[[ Information supplied, beginning ]]

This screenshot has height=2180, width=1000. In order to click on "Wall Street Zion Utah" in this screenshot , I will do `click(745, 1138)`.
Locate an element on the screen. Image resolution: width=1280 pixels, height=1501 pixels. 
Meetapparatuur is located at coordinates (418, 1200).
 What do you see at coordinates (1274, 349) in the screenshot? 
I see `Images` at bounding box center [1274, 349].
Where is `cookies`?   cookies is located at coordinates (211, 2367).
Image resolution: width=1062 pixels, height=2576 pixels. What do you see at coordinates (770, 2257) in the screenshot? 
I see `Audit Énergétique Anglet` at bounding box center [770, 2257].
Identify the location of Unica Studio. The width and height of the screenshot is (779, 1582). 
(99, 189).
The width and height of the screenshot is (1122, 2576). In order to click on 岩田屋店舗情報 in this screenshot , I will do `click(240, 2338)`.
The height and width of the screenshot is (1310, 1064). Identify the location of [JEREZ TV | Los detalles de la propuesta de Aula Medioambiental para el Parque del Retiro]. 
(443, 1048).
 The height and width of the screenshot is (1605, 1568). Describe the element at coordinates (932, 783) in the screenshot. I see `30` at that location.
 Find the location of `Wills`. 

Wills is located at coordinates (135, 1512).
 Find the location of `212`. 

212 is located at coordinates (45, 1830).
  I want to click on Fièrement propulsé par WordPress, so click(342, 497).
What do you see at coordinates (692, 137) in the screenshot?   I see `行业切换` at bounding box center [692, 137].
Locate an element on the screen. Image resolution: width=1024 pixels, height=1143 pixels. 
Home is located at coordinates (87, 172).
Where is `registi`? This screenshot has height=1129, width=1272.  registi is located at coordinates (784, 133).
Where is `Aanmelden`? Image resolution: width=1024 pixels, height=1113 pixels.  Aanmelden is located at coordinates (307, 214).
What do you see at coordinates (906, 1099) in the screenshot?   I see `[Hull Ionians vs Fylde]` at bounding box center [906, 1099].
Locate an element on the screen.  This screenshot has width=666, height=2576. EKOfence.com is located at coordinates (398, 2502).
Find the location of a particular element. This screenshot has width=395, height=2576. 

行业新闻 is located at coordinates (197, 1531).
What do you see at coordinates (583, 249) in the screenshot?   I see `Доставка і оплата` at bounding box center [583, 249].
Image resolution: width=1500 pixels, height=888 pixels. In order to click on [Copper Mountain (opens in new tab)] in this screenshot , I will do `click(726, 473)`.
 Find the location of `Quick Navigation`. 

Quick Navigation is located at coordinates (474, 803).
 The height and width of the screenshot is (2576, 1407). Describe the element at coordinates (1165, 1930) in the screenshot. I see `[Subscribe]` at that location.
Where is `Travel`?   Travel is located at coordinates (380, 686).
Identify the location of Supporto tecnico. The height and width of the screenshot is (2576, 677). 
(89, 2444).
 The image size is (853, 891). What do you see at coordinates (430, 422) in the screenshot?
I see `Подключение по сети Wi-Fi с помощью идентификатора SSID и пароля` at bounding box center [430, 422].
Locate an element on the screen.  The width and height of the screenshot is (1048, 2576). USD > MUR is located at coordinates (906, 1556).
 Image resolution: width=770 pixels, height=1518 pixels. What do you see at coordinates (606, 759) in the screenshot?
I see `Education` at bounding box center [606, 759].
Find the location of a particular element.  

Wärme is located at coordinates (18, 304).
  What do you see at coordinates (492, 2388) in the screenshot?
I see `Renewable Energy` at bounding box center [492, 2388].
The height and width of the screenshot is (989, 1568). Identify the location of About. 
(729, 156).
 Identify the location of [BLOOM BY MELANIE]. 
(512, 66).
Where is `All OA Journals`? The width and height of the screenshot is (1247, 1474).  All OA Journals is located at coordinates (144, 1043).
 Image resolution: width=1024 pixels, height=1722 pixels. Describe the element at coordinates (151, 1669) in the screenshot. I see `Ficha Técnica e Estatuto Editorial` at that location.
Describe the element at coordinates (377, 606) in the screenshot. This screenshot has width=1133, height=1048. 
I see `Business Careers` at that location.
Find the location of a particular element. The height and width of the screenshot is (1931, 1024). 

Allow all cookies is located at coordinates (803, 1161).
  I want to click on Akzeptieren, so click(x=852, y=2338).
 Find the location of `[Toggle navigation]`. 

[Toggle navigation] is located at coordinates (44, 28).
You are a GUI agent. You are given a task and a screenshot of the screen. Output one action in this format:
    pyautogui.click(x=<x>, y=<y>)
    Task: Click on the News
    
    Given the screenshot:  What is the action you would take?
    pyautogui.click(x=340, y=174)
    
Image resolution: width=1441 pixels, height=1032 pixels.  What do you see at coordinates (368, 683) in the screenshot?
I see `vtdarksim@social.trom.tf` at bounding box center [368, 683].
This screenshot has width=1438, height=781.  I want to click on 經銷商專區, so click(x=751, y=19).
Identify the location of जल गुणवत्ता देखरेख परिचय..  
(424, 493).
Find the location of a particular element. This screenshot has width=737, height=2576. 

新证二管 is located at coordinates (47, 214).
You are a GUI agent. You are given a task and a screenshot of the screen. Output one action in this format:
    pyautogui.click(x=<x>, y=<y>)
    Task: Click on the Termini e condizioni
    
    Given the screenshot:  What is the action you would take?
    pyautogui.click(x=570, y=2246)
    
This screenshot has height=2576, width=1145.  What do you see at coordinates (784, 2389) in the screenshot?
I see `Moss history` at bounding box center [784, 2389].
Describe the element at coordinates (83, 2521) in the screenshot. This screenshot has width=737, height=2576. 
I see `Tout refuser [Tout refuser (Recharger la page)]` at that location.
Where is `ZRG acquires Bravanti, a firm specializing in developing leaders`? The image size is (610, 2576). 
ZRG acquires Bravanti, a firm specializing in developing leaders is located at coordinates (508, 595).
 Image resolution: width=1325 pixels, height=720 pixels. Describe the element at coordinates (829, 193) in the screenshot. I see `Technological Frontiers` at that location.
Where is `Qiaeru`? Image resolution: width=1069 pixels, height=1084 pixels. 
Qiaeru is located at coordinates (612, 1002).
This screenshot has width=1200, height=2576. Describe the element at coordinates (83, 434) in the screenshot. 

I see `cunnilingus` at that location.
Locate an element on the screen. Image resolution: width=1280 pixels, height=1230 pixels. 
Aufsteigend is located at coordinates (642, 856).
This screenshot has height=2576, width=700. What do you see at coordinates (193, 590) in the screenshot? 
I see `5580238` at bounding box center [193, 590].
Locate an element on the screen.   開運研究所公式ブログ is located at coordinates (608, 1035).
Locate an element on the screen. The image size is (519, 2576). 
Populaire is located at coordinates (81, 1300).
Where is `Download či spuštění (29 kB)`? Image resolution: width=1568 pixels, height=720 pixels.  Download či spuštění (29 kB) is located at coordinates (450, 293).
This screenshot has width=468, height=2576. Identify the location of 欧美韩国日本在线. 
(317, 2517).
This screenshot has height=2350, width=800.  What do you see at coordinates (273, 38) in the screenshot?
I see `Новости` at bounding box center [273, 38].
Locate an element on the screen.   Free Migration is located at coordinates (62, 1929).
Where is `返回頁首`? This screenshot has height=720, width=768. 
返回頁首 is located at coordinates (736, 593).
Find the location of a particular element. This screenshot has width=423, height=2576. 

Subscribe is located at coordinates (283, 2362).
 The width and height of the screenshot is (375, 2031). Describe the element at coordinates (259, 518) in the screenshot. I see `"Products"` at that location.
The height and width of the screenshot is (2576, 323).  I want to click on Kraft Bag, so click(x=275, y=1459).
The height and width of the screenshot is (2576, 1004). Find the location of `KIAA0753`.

[[ Information supplied, end ]]

Transcribe the data above in full, exactly.

This screenshot has height=2180, width=1000. In order to click on "Wall Street Zion Utah" in this screenshot , I will do `click(745, 1138)`.
Locate an element on the screen. Image resolution: width=1280 pixels, height=1501 pixels. 
Meetapparatuur is located at coordinates (418, 1200).
 What do you see at coordinates (1274, 349) in the screenshot? 
I see `Images` at bounding box center [1274, 349].
Where is `cookies`?   cookies is located at coordinates (211, 2367).
Image resolution: width=1062 pixels, height=2576 pixels. What do you see at coordinates (770, 2257) in the screenshot? 
I see `Audit Énergétique Anglet` at bounding box center [770, 2257].
Identify the location of Unica Studio. The width and height of the screenshot is (779, 1582). 
(99, 189).
The width and height of the screenshot is (1122, 2576). In order to click on 岩田屋店舗情報 in this screenshot , I will do `click(240, 2338)`.
The height and width of the screenshot is (1310, 1064). Identify the location of [JEREZ TV | Los detalles de la propuesta de Aula Medioambiental para el Parque del Retiro]. 
(443, 1048).
 The height and width of the screenshot is (1605, 1568). Describe the element at coordinates (932, 783) in the screenshot. I see `30` at that location.
 Find the location of `Wills`. 

Wills is located at coordinates (135, 1512).
 Find the location of `212`. 

212 is located at coordinates (45, 1830).
  I want to click on Fièrement propulsé par WordPress, so click(342, 497).
What do you see at coordinates (692, 137) in the screenshot?   I see `行业切换` at bounding box center [692, 137].
Locate an element on the screen. Image resolution: width=1024 pixels, height=1143 pixels. 
Home is located at coordinates (87, 172).
Where is `registi`? This screenshot has height=1129, width=1272.  registi is located at coordinates (784, 133).
Where is `Aanmelden`? Image resolution: width=1024 pixels, height=1113 pixels.  Aanmelden is located at coordinates (307, 214).
What do you see at coordinates (906, 1099) in the screenshot?   I see `[Hull Ionians vs Fylde]` at bounding box center [906, 1099].
Locate an element on the screen.  This screenshot has width=666, height=2576. EKOfence.com is located at coordinates (398, 2502).
Find the location of a particular element. This screenshot has width=395, height=2576. 

行业新闻 is located at coordinates (197, 1531).
What do you see at coordinates (583, 249) in the screenshot?   I see `Доставка і оплата` at bounding box center [583, 249].
Image resolution: width=1500 pixels, height=888 pixels. In order to click on [Copper Mountain (opens in new tab)] in this screenshot , I will do `click(726, 473)`.
 Find the location of `Quick Navigation`. 

Quick Navigation is located at coordinates (474, 803).
 The height and width of the screenshot is (2576, 1407). Describe the element at coordinates (1165, 1930) in the screenshot. I see `[Subscribe]` at that location.
Where is `Travel`?   Travel is located at coordinates (380, 686).
Identify the location of Supporto tecnico. The height and width of the screenshot is (2576, 677). 
(89, 2444).
 The image size is (853, 891). What do you see at coordinates (430, 422) in the screenshot?
I see `Подключение по сети Wi-Fi с помощью идентификатора SSID и пароля` at bounding box center [430, 422].
Locate an element on the screen.  The width and height of the screenshot is (1048, 2576). USD > MUR is located at coordinates (906, 1556).
 Image resolution: width=770 pixels, height=1518 pixels. What do you see at coordinates (606, 759) in the screenshot?
I see `Education` at bounding box center [606, 759].
Find the location of a particular element.  

Wärme is located at coordinates (18, 304).
  What do you see at coordinates (492, 2388) in the screenshot?
I see `Renewable Energy` at bounding box center [492, 2388].
The height and width of the screenshot is (989, 1568). Identify the location of About. 
(729, 156).
 Identify the location of [BLOOM BY MELANIE]. 
(512, 66).
Where is `All OA Journals`? The width and height of the screenshot is (1247, 1474).  All OA Journals is located at coordinates (144, 1043).
 Image resolution: width=1024 pixels, height=1722 pixels. Describe the element at coordinates (151, 1669) in the screenshot. I see `Ficha Técnica e Estatuto Editorial` at that location.
Describe the element at coordinates (377, 606) in the screenshot. This screenshot has width=1133, height=1048. 
I see `Business Careers` at that location.
Find the location of a particular element. The height and width of the screenshot is (1931, 1024). 

Allow all cookies is located at coordinates (803, 1161).
  I want to click on Akzeptieren, so click(x=852, y=2338).
 Find the location of `[Toggle navigation]`. 

[Toggle navigation] is located at coordinates (44, 28).
You are a GUI agent. You are given a task and a screenshot of the screen. Output one action in this format:
    pyautogui.click(x=<x>, y=<y>)
    Task: Click on the News
    
    Given the screenshot:  What is the action you would take?
    pyautogui.click(x=340, y=174)
    
Image resolution: width=1441 pixels, height=1032 pixels.  What do you see at coordinates (368, 683) in the screenshot?
I see `vtdarksim@social.trom.tf` at bounding box center [368, 683].
This screenshot has width=1438, height=781.  I want to click on 經銷商專區, so click(x=751, y=19).
Identify the location of जल गुणवत्ता देखरेख परिचय..  
(424, 493).
Find the location of a particular element. This screenshot has width=737, height=2576. 

新证二管 is located at coordinates (47, 214).
You are a GUI agent. You are given a task and a screenshot of the screen. Output one action in this format:
    pyautogui.click(x=<x>, y=<y>)
    Task: Click on the Termini e condizioni
    
    Given the screenshot:  What is the action you would take?
    pyautogui.click(x=570, y=2246)
    
This screenshot has height=2576, width=1145.  What do you see at coordinates (784, 2389) in the screenshot?
I see `Moss history` at bounding box center [784, 2389].
Describe the element at coordinates (83, 2521) in the screenshot. This screenshot has width=737, height=2576. 
I see `Tout refuser [Tout refuser (Recharger la page)]` at that location.
Where is `ZRG acquires Bravanti, a firm specializing in developing leaders`? The image size is (610, 2576). 
ZRG acquires Bravanti, a firm specializing in developing leaders is located at coordinates (508, 595).
 Image resolution: width=1325 pixels, height=720 pixels. Describe the element at coordinates (829, 193) in the screenshot. I see `Technological Frontiers` at that location.
Where is `Qiaeru`? Image resolution: width=1069 pixels, height=1084 pixels. 
Qiaeru is located at coordinates (612, 1002).
This screenshot has width=1200, height=2576. Describe the element at coordinates (83, 434) in the screenshot. 

I see `cunnilingus` at that location.
Locate an element on the screen. Image resolution: width=1280 pixels, height=1230 pixels. 
Aufsteigend is located at coordinates (642, 856).
This screenshot has height=2576, width=700. What do you see at coordinates (193, 590) in the screenshot? 
I see `5580238` at bounding box center [193, 590].
Locate an element on the screen.   開運研究所公式ブログ is located at coordinates (608, 1035).
Locate an element on the screen. The image size is (519, 2576). 
Populaire is located at coordinates (81, 1300).
Where is `Download či spuštění (29 kB)`? Image resolution: width=1568 pixels, height=720 pixels.  Download či spuštění (29 kB) is located at coordinates (450, 293).
This screenshot has width=468, height=2576. Identify the location of 欧美韩国日本在线. 
(317, 2517).
This screenshot has height=2350, width=800.  What do you see at coordinates (273, 38) in the screenshot?
I see `Новости` at bounding box center [273, 38].
Locate an element on the screen.   Free Migration is located at coordinates (62, 1929).
Where is `返回頁首`? This screenshot has height=720, width=768. 
返回頁首 is located at coordinates (736, 593).
Find the location of a particular element. This screenshot has width=423, height=2576. 

Subscribe is located at coordinates (283, 2362).
 The width and height of the screenshot is (375, 2031). Describe the element at coordinates (259, 518) in the screenshot. I see `"Products"` at that location.
The height and width of the screenshot is (2576, 323).  I want to click on Kraft Bag, so click(x=275, y=1459).
The height and width of the screenshot is (2576, 1004). Find the location of `KIAA0753`.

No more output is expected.